Gênesis 3 é tradicionalmente atribuído a Moisés como parte do livro de Gênesis, escrito para o povo de Israel durante a peregrinação no deserto (c. 1446-1406 a.C.), embora estudiosos modernos debatam uma composição posterior, com fontes como a javista (J) do século X a.C. O capítulo descreve a origem do pecado humano e suas consequências, conectando-se diretamente ao mandamento de Gênesis 2.16-17 e preparando o terreno para a promessa de redenção que percorrerá o restante da Escritura.
A expressão 'conhecendo o bem e o mal' (versículo 22) não se refere a um conhecimento intelectual, mas a uma experiência moral autônoma e à determinação do que é certo ou errado independentemente de Deus. No Antigo Oriente Próximo, o termo 'bem e mal' era uma expressão idiomática que abrangia a totalidade do conhecimento e da sabedoria, algo que os deuses possuíam e os humanos não deveriam usurpar.
A frase 'a semente da mulher te ferirá a cabeça' (versículo 15) é frequentemente citada fora de contexto como uma profecia messiânica isolada. No contexto imediato, ela se refere à hostilidade contínua entre a descendência da serpente (forças do mal) e a descendência da mulher (a humanidade), com a promessa de que um descendente humano um dia derrotará decisivamente a serpente. Interpretações cristãs veem Jesus como o cumprimento dessa promessa, mas o texto original não menciona um salvador específico.

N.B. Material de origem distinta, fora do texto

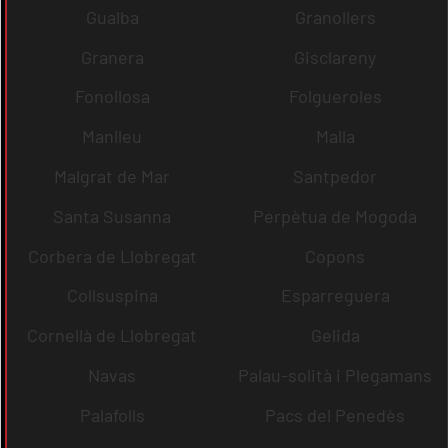
Gualba
Granollers
Granera
Gisclareny
Fonollosa
Folgueroles
Manlleu
Malla
Malgrat de Mar
Santpedor
Santa Susanna
Perpètua de Mogoda
Corbera de Llobregat
Copons
Collsuspina
Esparreguera
Cornellà de Llobregat
Gelida
Navas
Palau-solità i Plegamans
Palafolls
Pacs del Penedès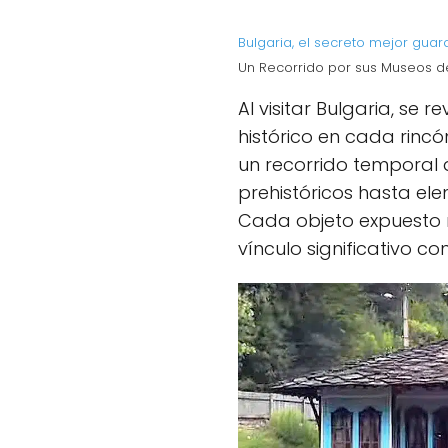
Bulgaria, el secreto mejor gua
Un Recorrido por sus Museos de 
Al visitar Bulgaria, se
histórico en cada rincón
un recorrido temporal
prehistóricos hasta el
Cada objeto expuesto n
vínculo significativo co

A descrição da serpente falante (versículo 1) reflete um gênero literário comum no antigo Oriente Próximo, onde animais podiam ser porta-vozes de forças sobrenaturais. A serpente não é identificada como Satanás no texto hebraico; essa associação surge apenas em escritos judaicos posteriores (como Sabedoria 2.24) e no Novo Testamento (Apocalipse 12.9). O capítulo encerra com a expulsão do jardim e a instalação dos querubins (seres celestiais guardiões), uma imagem que ecoa a iconografia de templos mesopotâmicos, onde criaturas aladas protegiam espaços sagrados.